:: Description of the task ::
What are the lines from the one with "שיוף פלסטלינה: מסיר שריטות קלות ומכין" through the end of the records below, written out exactly and without the pictures?

(Collected data)

┌──

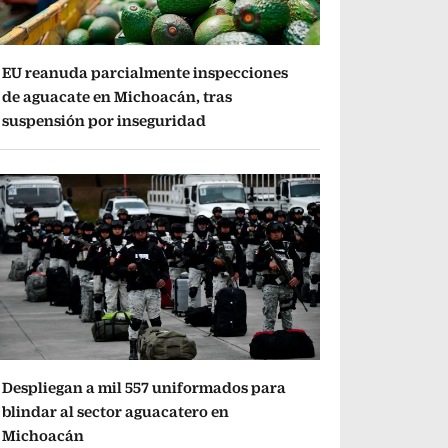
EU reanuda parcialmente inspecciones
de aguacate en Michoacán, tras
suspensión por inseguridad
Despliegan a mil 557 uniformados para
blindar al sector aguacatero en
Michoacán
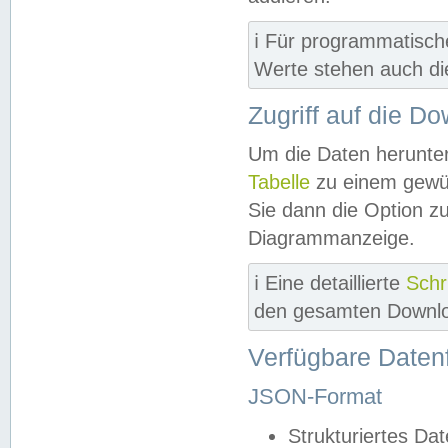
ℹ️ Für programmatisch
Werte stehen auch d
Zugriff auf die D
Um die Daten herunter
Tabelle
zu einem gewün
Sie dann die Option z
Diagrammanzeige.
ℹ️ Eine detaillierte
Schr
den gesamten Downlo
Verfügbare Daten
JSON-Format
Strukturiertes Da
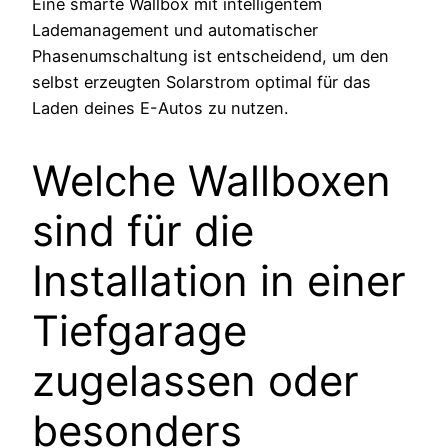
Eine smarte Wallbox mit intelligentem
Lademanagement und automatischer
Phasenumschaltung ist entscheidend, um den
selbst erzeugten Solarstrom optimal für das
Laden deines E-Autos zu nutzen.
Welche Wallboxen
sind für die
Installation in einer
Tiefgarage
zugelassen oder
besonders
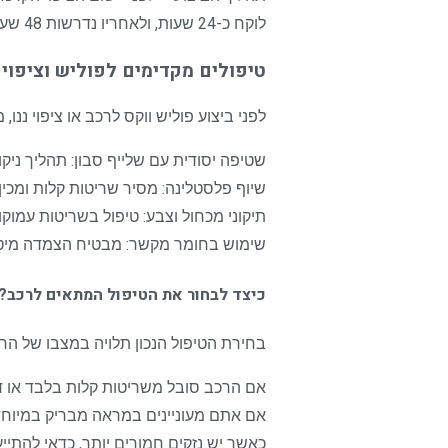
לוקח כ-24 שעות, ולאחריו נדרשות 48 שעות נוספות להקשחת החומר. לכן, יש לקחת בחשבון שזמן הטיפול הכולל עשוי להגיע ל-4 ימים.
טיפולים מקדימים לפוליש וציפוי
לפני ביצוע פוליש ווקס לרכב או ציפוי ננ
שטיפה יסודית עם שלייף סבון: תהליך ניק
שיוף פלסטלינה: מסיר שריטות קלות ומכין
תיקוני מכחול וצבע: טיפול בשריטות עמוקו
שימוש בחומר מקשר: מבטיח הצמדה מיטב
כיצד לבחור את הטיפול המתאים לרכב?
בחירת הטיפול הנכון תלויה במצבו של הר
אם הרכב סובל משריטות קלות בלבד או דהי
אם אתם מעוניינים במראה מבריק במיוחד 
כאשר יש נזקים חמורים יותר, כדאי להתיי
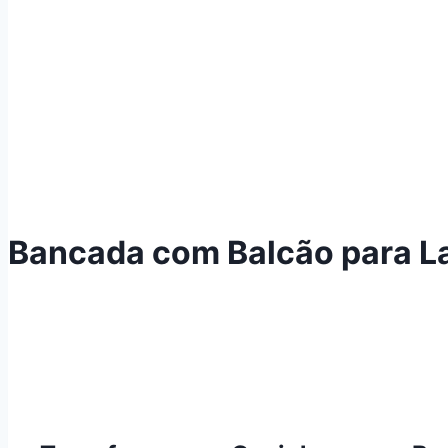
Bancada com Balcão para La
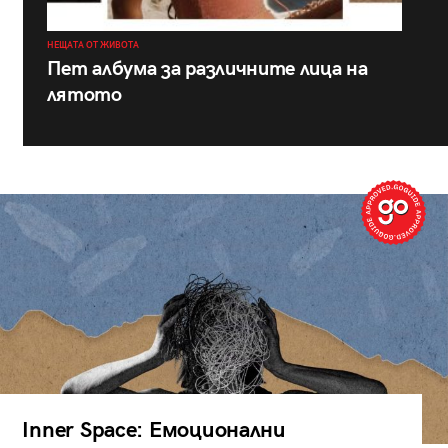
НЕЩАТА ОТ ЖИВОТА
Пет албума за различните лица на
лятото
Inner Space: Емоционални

└──

:: Response ::
שיוף פלסטלינה: מסיר שריטות קלות ומכין
תיקוני מכחול וצבע: טיפול בשריטות עמוקו
שימוש בחומר מקשר: מבטיח הצמדה מיטב
כיצד לבחור את הטיפול המתאים לרכב?
בחירת הטיפול הנכון תלויה במצבו של הר
אם הרכב סובל משריטות קלות בלבד או דהי
אם אתם מעוניינים במראה מבריק במיוחד 
כאשר יש נזקים חמורים יותר, כדאי להתיי
Bancada com Balcão para La
НЕЩАТА ОТ ЖИВОТА
Пет албума за различните лица на
лятото
Inner Space: Емоционални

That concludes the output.